STUBBINS STARTED IT ALL IN TURF SPRINT
Like any athlete, a Thoroughbred has to find their niche. It is hard to be a power hitter if you can’t hit for power and you don’t need to be a shooting guard if you can’t shoot. Stubbins is a three-year old colt from the Doug O’Neill that had displayed a nice turn of foot, he just had been unable to break through with a big win on dirt. Trying turf had seen him hit the board three out of four times with one win. He just hadn’t had that “oh yeah” win yet. Works and recent performances had told his cunning conditioner sprinting on the grass might just be his ticket. Testing graded stakes company and older horses , the five and a half furlong flight in The Woodford at Keeneland looked like the spot. Breaking at the back of the pack over a speed favoring course, this son of Morning Line was breathing the exhaust of the more experienced competition. And then it began…a rally of spectacular fashion. Weaving through traffic and finding a place to run under the expert guidance of jockey Joel Rosario, Stubbins exploded in the stretch and ran down the frontrunners. That brilliance told us all Stubbins might just be a big-time player in a very exciting and competitive division.

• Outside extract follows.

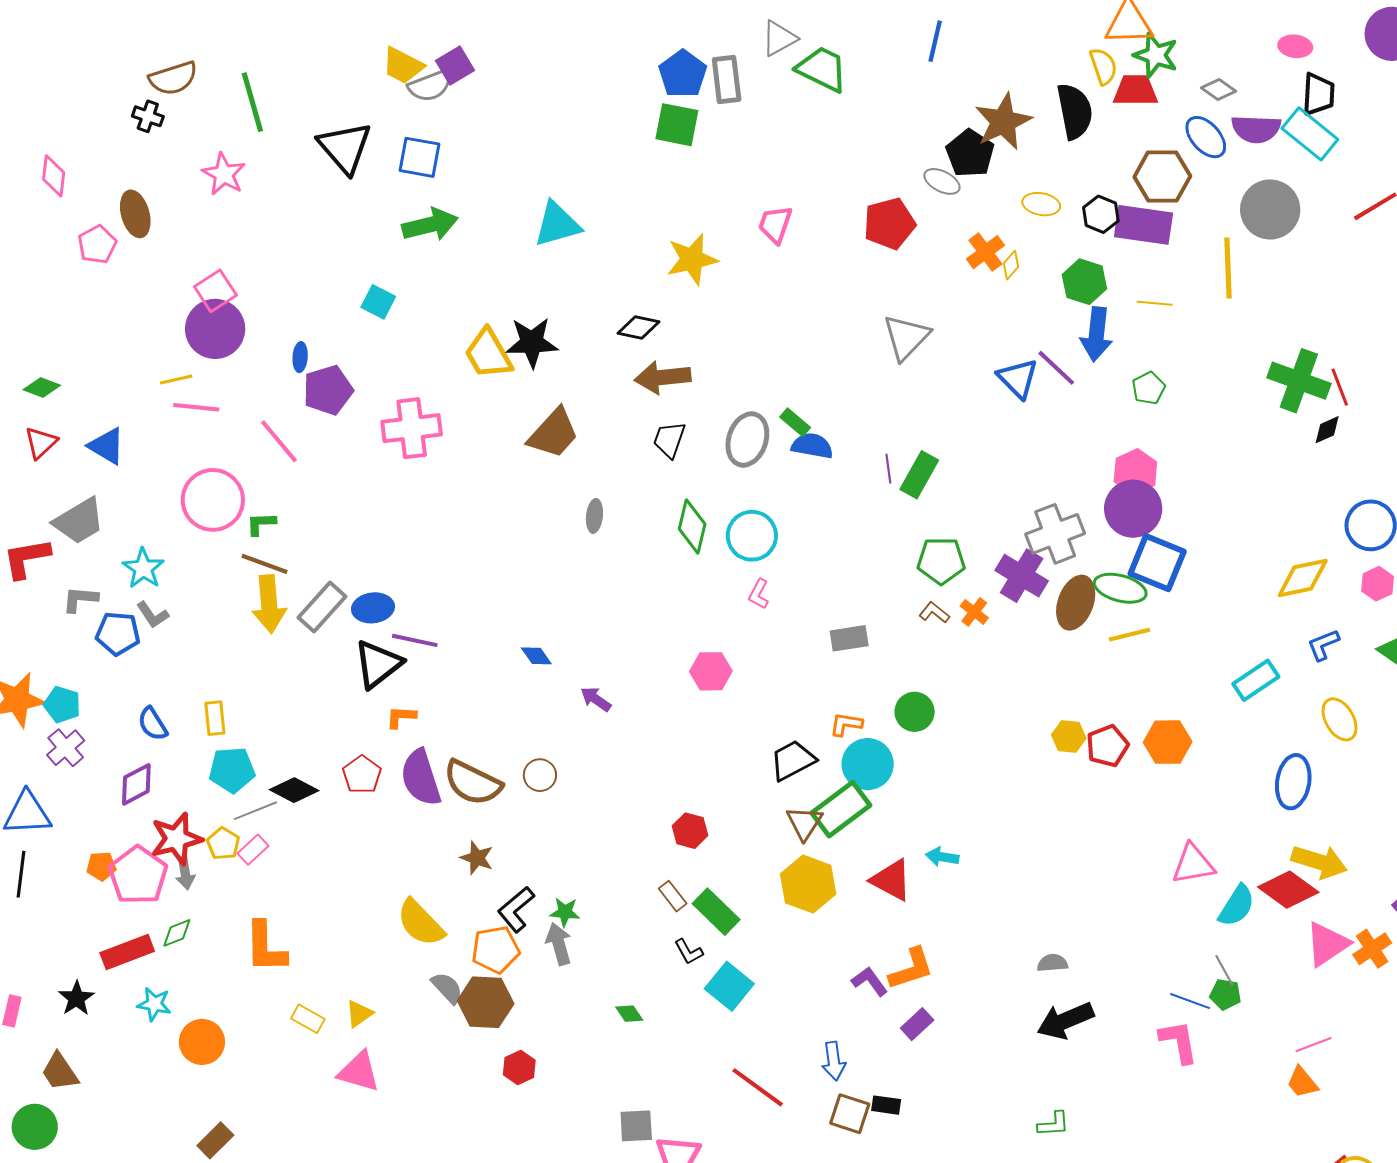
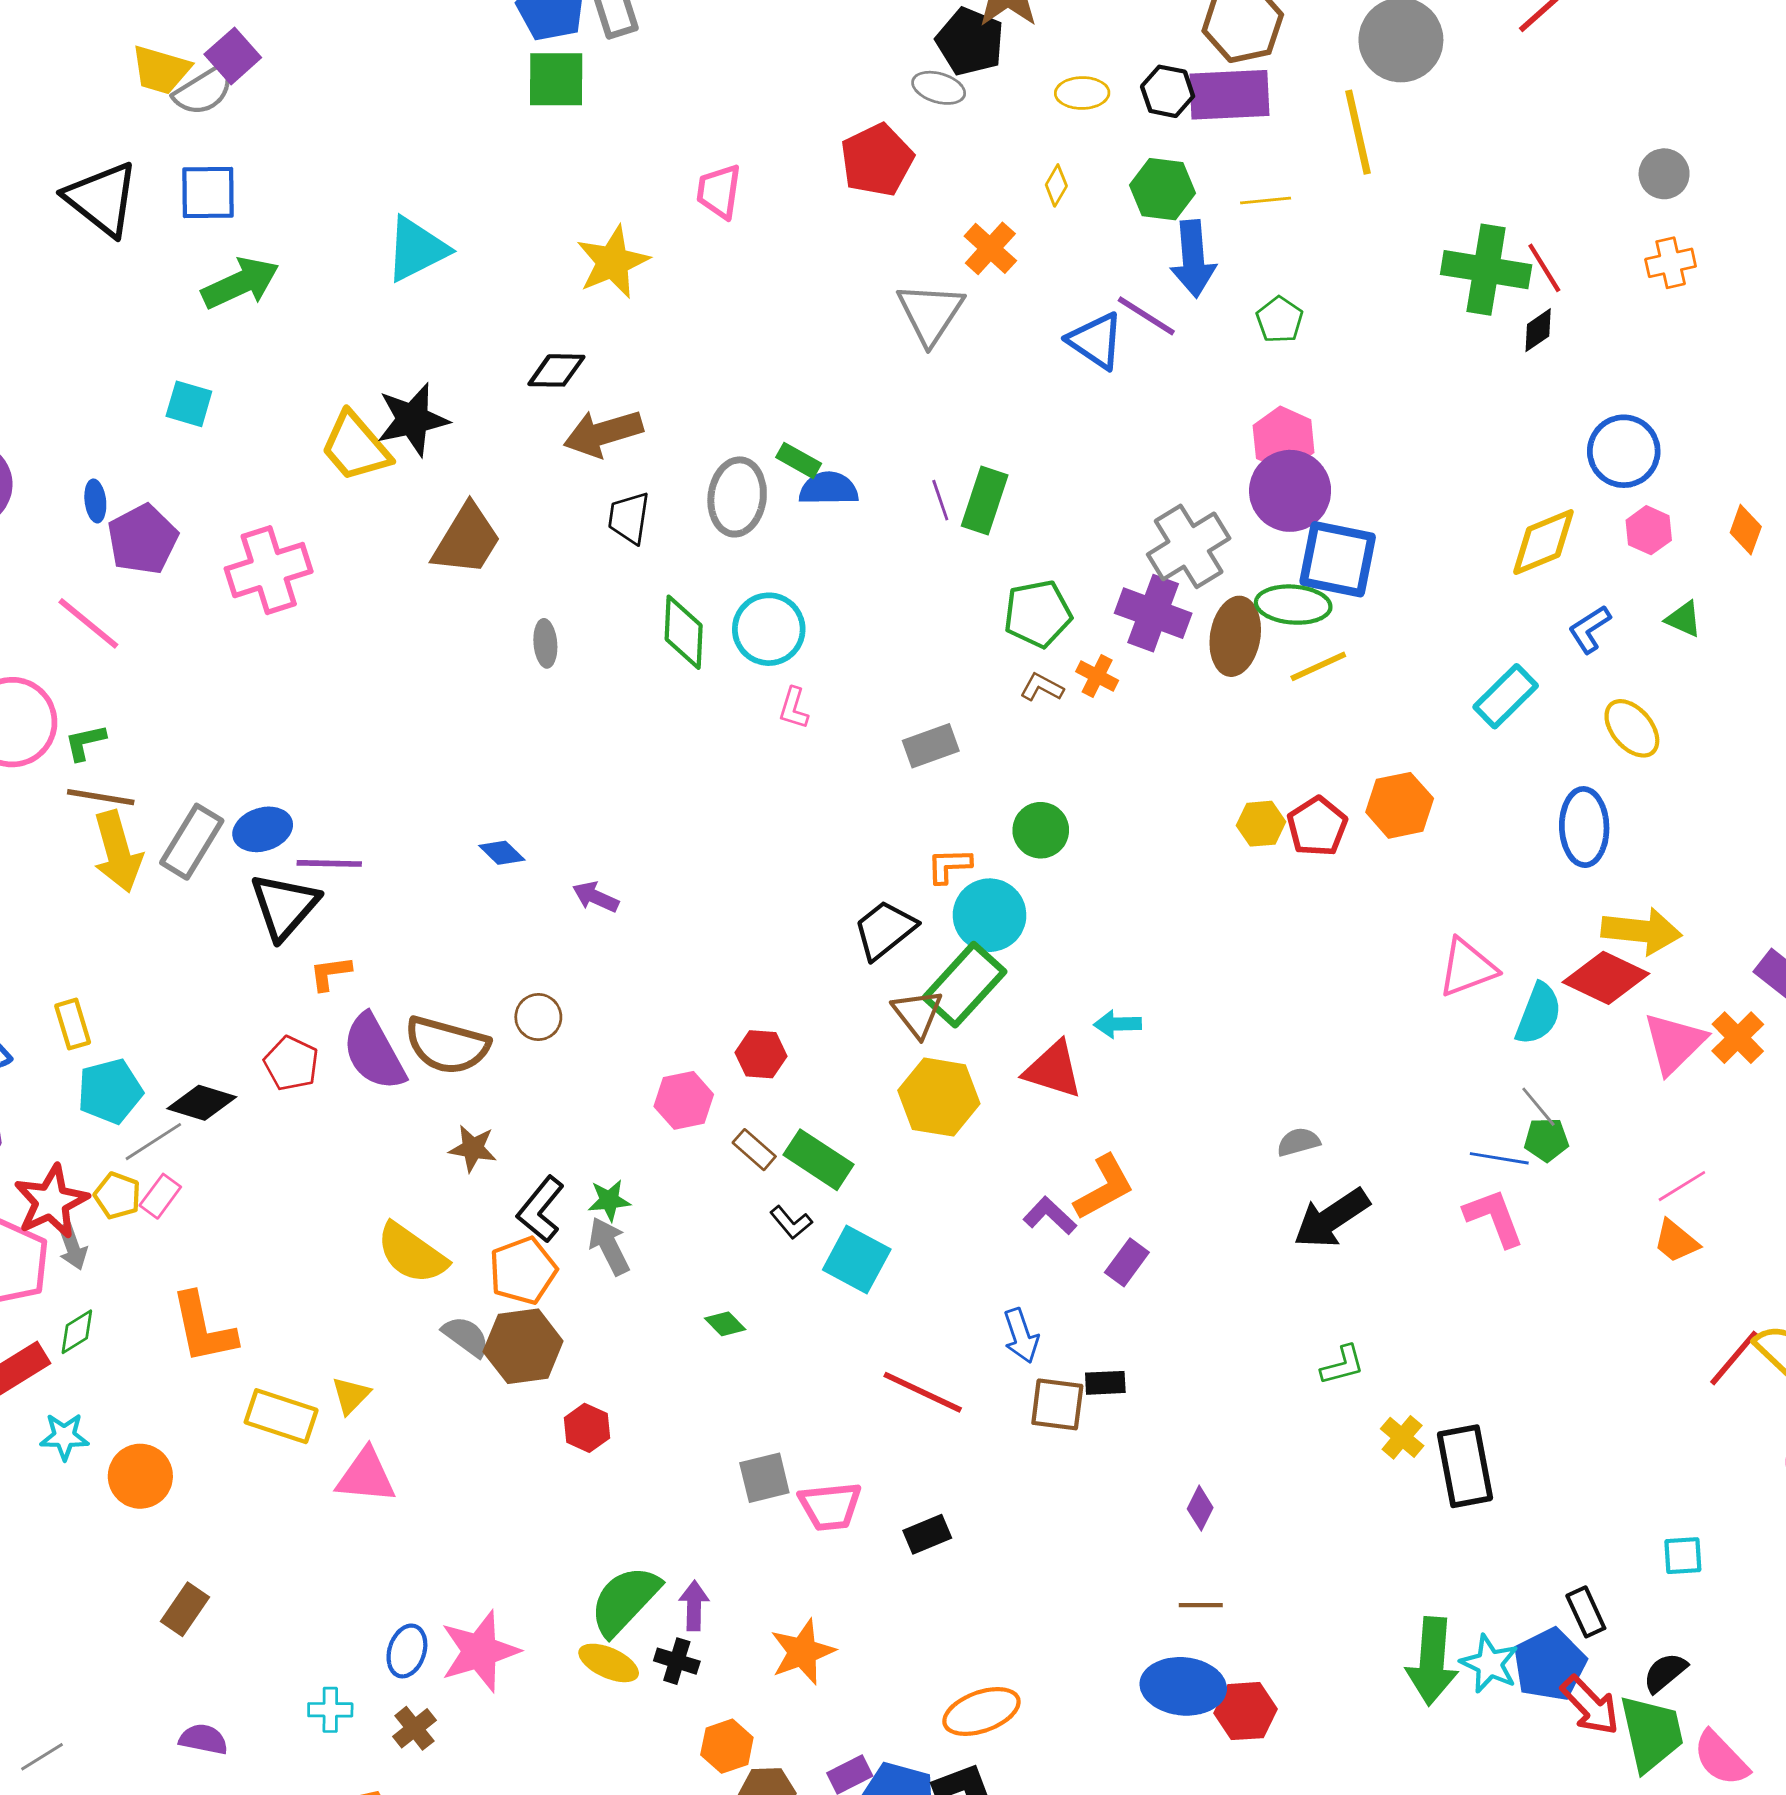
orange cross: (985, 252) -> (990, 248), moved
pink hexagon: (711, 671) -> (684, 1100), moved
yellow rectangle: (308, 1019) -> (281, 1416), size x1.5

“That was a real hall of fame ride by Joel,” says O’Neill. “We think Stubbins has 100% found his calling.”
A LITTLE SPICE IN THAT PERFECTION PLEASE
The “win and you’re in” race for the Filly and Mare Sprint division of the Breeders’ Cup was loaded up like Uncle Earl on Saturday night. The Thoroughbred Club of America Stakes may have been a grade 2 race, but it featured a grade 1 performance. Spiced Perfection had been a busy horse throughout her career. Coming in off the longest brake since she began running in June of 2017, questions were abounding if she could duplicate her win in the Madison Stakes back in April over this same Keeneland dirt. The gates opened and immediately hearts of her connections sank as she stumbled badly and nearly unseated rider Javier Castellano. Like a real pro, the jock maintained and immediately got this daughter of Smiling Tiger in a running rhythm. Rolling up the backstretch and chasing the front-end speed. Spiced began picking off horses as she looked for a way to get back in the mix. Splitting horses after turning for home with complete Perfection, those same hearts soared as she roared towards the wire. Holding off a late charge from Dawn the Destroyer, Spiced Perfection completed an incredible run and gained entry into the Breeders’ Cup. In a matter of a mere 1:10.60 it went from “oh hell” to “all hail”.

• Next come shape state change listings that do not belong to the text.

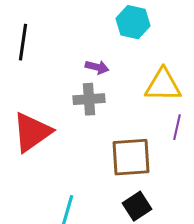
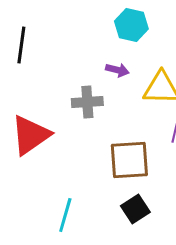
purple arrow: (97, 67) -> (117, 70), moved

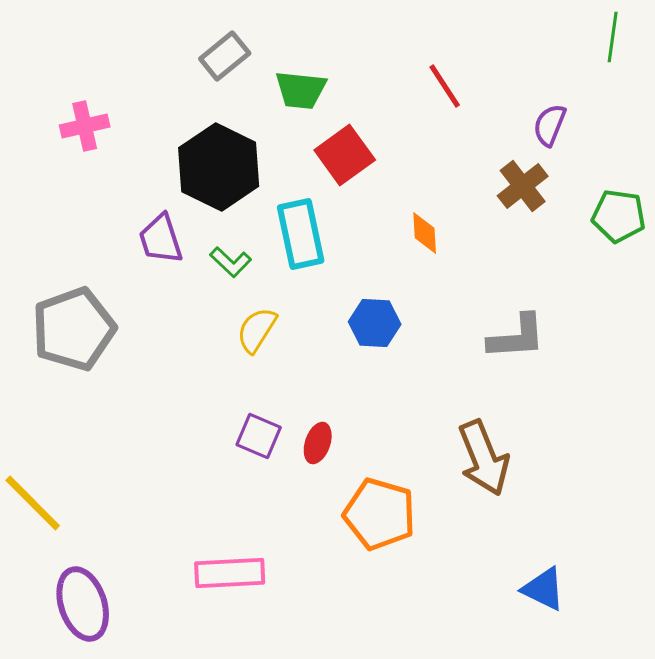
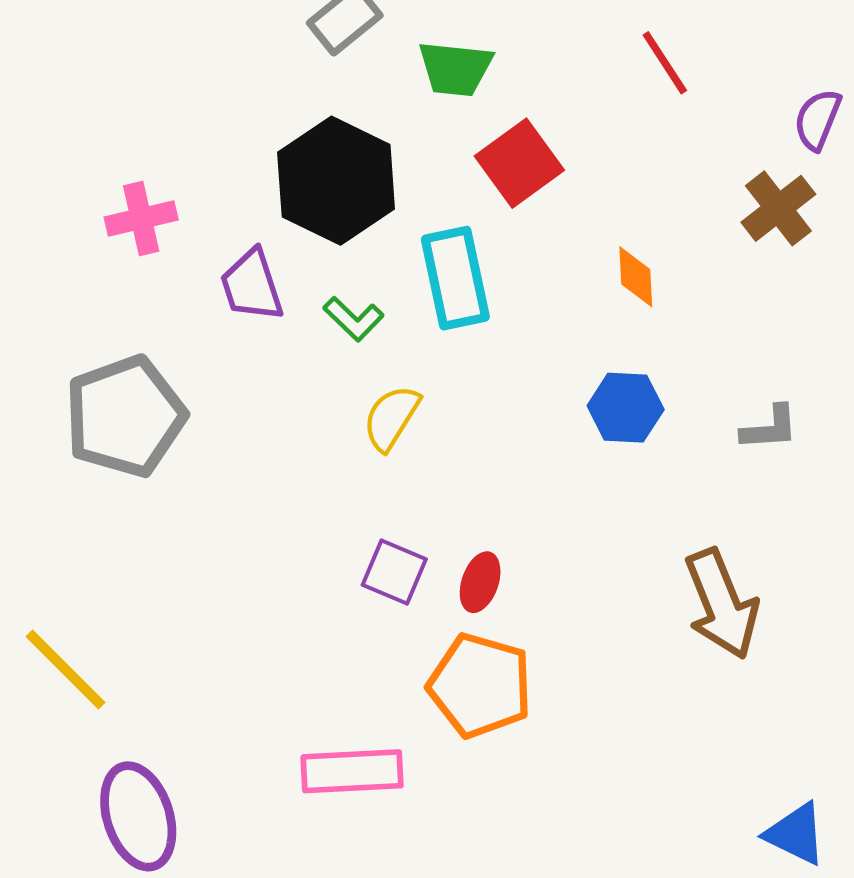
pink cross: (85, 126) -> (141, 218), moved
blue hexagon: (375, 323) -> (626, 408), moved
gray L-shape: (517, 337) -> (770, 428), size x0.7
orange pentagon: (380, 514) -> (480, 685), moved
blue triangle: (544, 589) -> (796, 834), moved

A DERBY CONTENDER TO THE MAX
The 106th running of the Claiborne Breeders’ Futurity was going to tell us a couple of things. First of all it would grant a runner entrance into the Breeders’ Cup Juvenile on November 1. Secondly it might just give us a glimpse at a real contender for the 145th running of the Kentucky Derby. The prestigiousness of the race of course attracted some of the heavy hitters in the training business as Todd Pletcher, D. Wayne Lukas, Mark Casse, and Steve Asmussen all had entrants. Yes their charges looked good, but in the paddock it was perhaps a Brendan Walsh trainee that was most eye-catching. Big and with a powerful looking business end, Maxfield had the appearance of an eighth grade football player with a beard. A man among boys in looks, we had to wonder what would happen once the gates opened. After the bell rang, Maxfield made like his father, Street Sense, and settled at the back of this pack of talented two-year olds. Biding his time, jockey Jose Ortiz knew he had plenty of horse and asked at the right time. At the top of the stretch, the man ran right by the boys as if they were standing still. Running through the wire 5 ½ lengths ahead of everyone else, Maxfield earned an impressive second career win in as many starts. Yes, the first Saturday of May 2020 is still a ways off, but that butt belongs to a real runner.
“Good horses breathe a different air and I think he is one of those”, says Walsh, who earned his first grade 1 win. “He answers every question we have asked.”